Section 04 · AI-Assisted Routing

Every packet picks its path using on-device reinforcement learning

Per-node reinforcement learning replaces hand-tuned MANET heuristics and central SDN controllers.

A 40 KB PPO agent runs on each device's NPU, jointly optimizing 8 features — signal, battery, trust, bandwidth, latency, mobility, congestion, sybil risk.

vs. OLSR / AODV / BATMAN

Classical MANET protocols optimize one metric. AETHER jointly optimizes 8 features and adapts to context.

vs. SDN

SDN needs a central brain. AETHER's policy is learned globally, executed locally — no controller, no SPOF.

Federated learning

Nodes share gradient updates (not data) over a privacy-preserving aggregation channel. The mesh gets smarter every hour.
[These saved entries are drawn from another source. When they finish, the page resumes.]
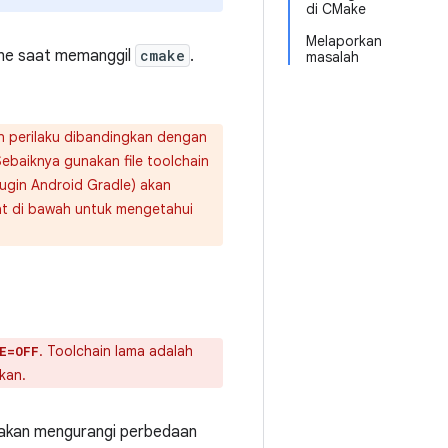
di CMake
Melaporkan
ine saat memanggil
cmake
.
masalah
n perilaku dibandingkan dengan
ebaiknya gunakan file toolchain
lugin Android Gradle) akan
hat di bawah untuk mengetahui
. Toolchain lama adalah
E=OFF
kan.
 akan mengurangi perbedaan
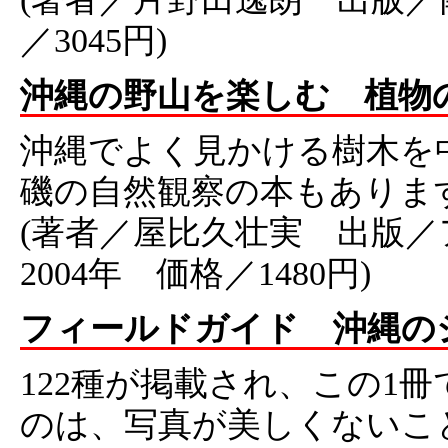
／3045円)
沖縄の野山を楽しむ 植物
沖縄でよく見かける樹木を
磯の自然観察の本もありま
(著者／屋比久壮実 出版
2004年 価格／1480円)
フィールドガイド 沖縄の
122種が掲載され、この1
のは、写真が美しくないこ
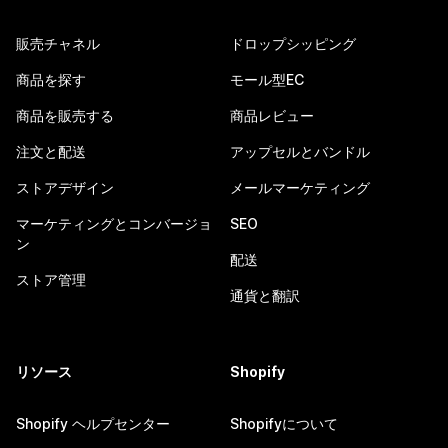
販売チャネル
ドロップシッピング
商品を探す
モール型EC
商品を販売する
商品レビュー
注文と配送
アップセルとバンドル
ストアデザイン
メールマーケティング
マーケティングとコンバージョ
SEO
ン
配送
ストア管理
通貨と翻訳
リソース
Shopify
Shopify ヘルプセンター
Shopifyについて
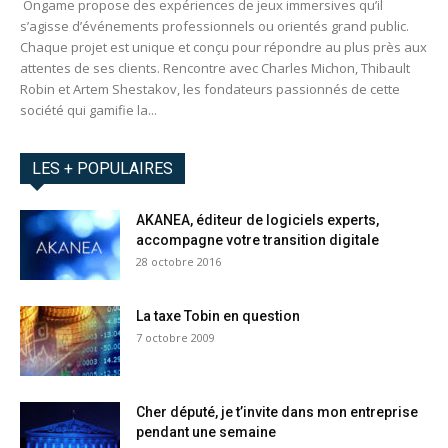
Ongame propose des expériences de jeux immersives qu’il
s’agisse d’événements professionnels ou orientés grand public.
Chaque projet est unique et conçu pour répondre au plus près aux
attentes de ses clients. Rencontre avec Charles Michon, Thibault
Robin et Artem Shestakov, les fondateurs passionnés de cette
société qui gamifie la...
LES + POPULAIRES
AKANEA, éditeur de logiciels experts,
accompagne votre transition digitale
28 octobre 2016
La taxe Tobin en question
7 octobre 2009
Cher député, je t’invite dans mon entreprise
pendant une semaine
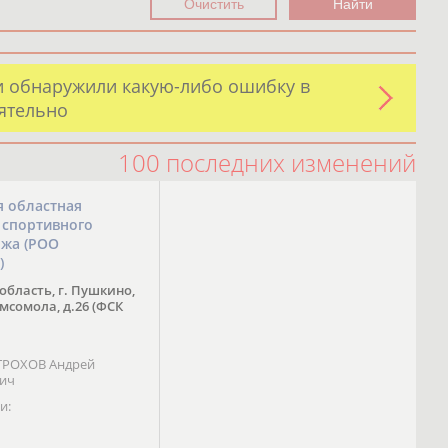
и обнаружили какую-либо ошибку в
оятельно
100 последних изменений
я областная
 спортивного
ожа (РОО
)
область, г. Пушкино,
омсомола, д.26 (ФСК
 ТРОХОВ Андрей
вич
и:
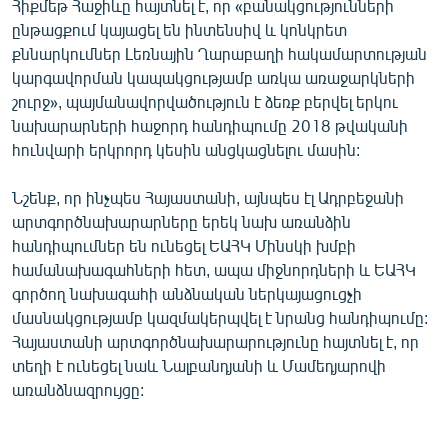
Հիքմեթ Հաջիևը հայտնել է, որ «բանակցությունների
English
ընթացքում կայացել են ինտենսիվ և կոնկրետ
քննարկումներ Լեռնային Ղարաբաղի հակամարտության
Русский
կարգավորման կապակցությամբ առկա առաջարկների
շուրջ», պայմանավորվածություն է ձեռք բերվել երկու
ՀԵՏԵՎԵՔ ՄԵԶ
նախարարների հաջորդ հանդիպումը 2018 թվականի
հունվարի երկրորդ կեսին անցկացնելու մասին:
Նշենք, որ ինչպես Հայաստանի, այնպես էլ Ադրբեջանի
արտգործնախարարները երեկ նախ առանձին
«Ազատության» բոլոր կայքերը
հանդիպումներ են ունեցել ԵԱՀԿ Մինսկի խմբի
համանախագահների հետ, ապա միջնորդների և ԵԱՀԿ
գործող նախագահի անձնական ներկայացուցչի
մասնակցությամբ կազմակերպվել է նրանց հանդիպումը:
Հայաստանի արտգործնախարարությունը հայտնել է, որ
տեղի է ունեցել նաև Նալբանդյանի և Մամեդյարովի
առանձնազրույցը:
function selectNextHop(packet, neighbors):
  candidates = []
  for n in neighbors:
    score = w1*signalQuality(n)
          + w2*batteryHeadroom(n)
          + w3*trustScore(n)
          + w4*bandwidthAvailable(n)
          + w5*(1/predictedLatency(n))
          + w6*mobilityAlignment(n, packet.dst)
          - w7*congestion(n)
          - w8*sybilRisk(n)
    candidates.push({n, score})
  // Multi-path: forward via top-K with probability ∝ softmax(score)
  return weightedSample(candidates, K=2)
// Weights w1..w8 adapted online by on-device PPO agent (8-dim state, 64-unit MLP).